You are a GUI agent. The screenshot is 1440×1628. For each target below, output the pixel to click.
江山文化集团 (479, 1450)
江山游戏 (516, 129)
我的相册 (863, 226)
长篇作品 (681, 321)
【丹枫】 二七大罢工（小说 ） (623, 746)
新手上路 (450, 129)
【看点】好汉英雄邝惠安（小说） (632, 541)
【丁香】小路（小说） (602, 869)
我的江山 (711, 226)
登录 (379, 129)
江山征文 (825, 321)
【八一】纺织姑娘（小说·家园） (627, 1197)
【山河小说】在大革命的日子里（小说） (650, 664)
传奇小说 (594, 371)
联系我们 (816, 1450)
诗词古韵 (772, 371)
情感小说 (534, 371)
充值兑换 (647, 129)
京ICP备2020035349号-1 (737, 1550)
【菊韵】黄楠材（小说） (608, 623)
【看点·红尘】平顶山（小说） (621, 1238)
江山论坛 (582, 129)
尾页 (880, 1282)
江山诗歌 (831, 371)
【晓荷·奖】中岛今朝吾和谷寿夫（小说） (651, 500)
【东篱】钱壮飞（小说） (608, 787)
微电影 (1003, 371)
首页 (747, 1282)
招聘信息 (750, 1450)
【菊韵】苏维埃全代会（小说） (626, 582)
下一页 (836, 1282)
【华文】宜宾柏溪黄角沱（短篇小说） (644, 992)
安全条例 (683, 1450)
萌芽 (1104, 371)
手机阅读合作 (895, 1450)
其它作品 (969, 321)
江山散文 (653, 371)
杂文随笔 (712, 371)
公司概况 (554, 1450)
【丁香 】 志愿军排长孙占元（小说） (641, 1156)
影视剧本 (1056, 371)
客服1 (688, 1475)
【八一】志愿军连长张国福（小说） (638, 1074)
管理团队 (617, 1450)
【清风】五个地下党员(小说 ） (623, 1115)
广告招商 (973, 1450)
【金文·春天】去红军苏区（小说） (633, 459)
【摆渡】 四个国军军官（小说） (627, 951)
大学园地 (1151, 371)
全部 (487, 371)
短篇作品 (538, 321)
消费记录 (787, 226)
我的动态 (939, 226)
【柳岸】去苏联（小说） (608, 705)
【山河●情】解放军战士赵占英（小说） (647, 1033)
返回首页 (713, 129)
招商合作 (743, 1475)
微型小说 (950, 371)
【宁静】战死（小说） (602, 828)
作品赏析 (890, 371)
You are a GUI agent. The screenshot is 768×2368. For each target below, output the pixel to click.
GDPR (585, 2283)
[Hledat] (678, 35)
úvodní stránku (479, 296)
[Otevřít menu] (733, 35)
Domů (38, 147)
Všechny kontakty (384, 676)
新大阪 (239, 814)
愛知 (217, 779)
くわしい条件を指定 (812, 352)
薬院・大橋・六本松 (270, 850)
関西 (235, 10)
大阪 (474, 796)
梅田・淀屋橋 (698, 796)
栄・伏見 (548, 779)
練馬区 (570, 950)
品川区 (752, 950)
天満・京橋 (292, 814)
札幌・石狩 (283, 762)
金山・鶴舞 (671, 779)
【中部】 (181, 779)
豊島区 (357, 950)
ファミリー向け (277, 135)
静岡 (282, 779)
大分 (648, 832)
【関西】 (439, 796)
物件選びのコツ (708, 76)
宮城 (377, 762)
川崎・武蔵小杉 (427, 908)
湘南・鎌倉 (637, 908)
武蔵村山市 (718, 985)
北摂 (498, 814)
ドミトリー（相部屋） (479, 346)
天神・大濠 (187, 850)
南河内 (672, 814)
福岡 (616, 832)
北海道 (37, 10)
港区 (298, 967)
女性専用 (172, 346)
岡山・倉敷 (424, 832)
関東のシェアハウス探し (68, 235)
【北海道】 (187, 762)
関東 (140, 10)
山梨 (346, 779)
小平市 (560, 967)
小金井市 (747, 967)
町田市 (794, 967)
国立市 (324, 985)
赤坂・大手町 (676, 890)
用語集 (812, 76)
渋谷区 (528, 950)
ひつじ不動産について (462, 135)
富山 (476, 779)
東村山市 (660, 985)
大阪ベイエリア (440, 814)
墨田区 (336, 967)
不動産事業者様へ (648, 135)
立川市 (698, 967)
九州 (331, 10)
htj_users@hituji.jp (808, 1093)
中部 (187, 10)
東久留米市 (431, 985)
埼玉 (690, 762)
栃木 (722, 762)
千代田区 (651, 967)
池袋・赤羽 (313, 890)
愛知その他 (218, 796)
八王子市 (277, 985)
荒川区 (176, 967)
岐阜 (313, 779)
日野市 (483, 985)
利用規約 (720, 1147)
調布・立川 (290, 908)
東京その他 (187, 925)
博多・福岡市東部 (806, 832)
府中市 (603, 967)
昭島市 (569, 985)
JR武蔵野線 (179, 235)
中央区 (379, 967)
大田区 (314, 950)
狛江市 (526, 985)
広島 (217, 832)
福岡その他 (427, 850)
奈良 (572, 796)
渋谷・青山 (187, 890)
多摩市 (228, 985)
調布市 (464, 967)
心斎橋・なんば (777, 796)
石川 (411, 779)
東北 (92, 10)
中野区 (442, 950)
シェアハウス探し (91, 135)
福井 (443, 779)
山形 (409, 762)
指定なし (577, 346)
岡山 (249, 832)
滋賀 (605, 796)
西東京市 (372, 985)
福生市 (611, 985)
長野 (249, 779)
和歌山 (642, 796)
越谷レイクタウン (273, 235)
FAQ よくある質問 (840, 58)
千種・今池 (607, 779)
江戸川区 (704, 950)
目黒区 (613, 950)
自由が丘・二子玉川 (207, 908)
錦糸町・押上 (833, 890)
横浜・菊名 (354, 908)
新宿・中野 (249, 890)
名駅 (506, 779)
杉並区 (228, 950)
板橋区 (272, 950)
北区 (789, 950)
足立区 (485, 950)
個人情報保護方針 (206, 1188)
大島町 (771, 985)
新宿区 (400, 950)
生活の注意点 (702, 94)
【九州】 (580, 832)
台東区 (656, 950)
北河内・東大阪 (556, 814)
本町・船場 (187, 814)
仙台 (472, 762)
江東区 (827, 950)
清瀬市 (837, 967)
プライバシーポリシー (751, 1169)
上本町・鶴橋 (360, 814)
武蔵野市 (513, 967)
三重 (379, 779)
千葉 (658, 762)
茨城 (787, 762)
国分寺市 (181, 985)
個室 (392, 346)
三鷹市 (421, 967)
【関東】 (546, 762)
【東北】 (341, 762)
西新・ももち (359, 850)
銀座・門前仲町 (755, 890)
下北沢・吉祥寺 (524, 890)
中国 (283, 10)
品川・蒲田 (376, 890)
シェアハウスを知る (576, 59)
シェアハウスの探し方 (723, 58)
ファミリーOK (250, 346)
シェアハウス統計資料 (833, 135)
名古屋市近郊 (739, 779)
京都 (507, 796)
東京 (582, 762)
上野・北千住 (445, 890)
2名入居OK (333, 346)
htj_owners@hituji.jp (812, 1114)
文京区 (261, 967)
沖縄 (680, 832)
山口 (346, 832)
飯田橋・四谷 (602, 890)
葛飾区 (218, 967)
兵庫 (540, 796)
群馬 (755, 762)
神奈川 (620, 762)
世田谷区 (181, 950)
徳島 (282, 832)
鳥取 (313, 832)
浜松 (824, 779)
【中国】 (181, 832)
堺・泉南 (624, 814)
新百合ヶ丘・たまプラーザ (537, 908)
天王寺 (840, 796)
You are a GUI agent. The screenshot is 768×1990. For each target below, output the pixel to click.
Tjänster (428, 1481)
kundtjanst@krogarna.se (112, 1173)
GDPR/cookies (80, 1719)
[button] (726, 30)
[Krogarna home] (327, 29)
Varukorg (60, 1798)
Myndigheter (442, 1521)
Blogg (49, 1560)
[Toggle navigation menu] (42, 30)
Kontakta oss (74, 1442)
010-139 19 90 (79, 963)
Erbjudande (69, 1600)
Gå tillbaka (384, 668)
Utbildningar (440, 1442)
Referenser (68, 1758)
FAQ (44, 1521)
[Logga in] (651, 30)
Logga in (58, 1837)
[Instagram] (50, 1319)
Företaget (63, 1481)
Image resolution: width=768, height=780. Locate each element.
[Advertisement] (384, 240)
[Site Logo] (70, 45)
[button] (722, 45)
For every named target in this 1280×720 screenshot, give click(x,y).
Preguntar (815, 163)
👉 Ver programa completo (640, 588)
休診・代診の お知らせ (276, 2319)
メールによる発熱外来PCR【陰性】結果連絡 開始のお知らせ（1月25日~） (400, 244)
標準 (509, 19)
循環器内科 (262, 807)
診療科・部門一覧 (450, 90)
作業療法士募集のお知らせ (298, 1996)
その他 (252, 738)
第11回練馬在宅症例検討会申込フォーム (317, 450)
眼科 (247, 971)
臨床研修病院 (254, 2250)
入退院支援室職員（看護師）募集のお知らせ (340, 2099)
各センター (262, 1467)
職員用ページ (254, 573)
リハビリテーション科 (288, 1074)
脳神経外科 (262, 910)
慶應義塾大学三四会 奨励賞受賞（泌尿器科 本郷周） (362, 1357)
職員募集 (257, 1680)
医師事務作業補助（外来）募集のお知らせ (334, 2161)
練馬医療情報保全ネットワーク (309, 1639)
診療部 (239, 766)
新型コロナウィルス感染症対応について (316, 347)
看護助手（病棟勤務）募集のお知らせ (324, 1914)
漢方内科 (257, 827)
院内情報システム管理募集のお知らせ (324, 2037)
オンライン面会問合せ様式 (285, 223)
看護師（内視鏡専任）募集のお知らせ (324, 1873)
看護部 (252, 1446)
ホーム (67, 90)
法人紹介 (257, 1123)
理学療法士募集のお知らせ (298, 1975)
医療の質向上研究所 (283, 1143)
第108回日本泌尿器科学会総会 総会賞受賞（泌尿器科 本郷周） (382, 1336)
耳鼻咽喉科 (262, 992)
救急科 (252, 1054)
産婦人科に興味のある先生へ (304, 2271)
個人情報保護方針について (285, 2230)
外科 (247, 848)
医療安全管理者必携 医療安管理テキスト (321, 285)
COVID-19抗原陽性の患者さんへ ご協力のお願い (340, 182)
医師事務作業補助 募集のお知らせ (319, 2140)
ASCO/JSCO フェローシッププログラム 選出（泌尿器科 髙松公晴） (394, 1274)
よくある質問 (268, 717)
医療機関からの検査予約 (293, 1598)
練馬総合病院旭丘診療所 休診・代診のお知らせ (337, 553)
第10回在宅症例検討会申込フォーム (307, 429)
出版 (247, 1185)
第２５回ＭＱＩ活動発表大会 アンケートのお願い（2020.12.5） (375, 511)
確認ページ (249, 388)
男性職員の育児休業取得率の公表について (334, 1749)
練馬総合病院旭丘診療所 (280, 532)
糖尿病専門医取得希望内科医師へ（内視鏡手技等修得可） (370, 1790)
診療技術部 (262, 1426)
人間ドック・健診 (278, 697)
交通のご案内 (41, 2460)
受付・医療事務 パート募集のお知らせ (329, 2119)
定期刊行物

**TASK OBJECTIVE:** Using the records above, restate word for word the lines from the one with "世田谷区 (181, 950)" through the one with "Myndigheter (442, 1521)", both included.

**FINAL ANSWER:**
世田谷区 (181, 950)
徳島 (282, 832)
鳥取 (313, 832)
浜松 (824, 779)
【中国】 (181, 832)
堺・泉南 (624, 814)
新百合ヶ丘・たまプラーザ (537, 908)
天王寺 (840, 796)
You are a GUI agent. The screenshot is 768×1990. For each target below, output the pixel to click.
Tjänster (428, 1481)
kundtjanst@krogarna.se (112, 1173)
GDPR/cookies (80, 1719)
[button] (726, 30)
[Krogarna home] (327, 29)
Varukorg (60, 1798)
Myndigheter (442, 1521)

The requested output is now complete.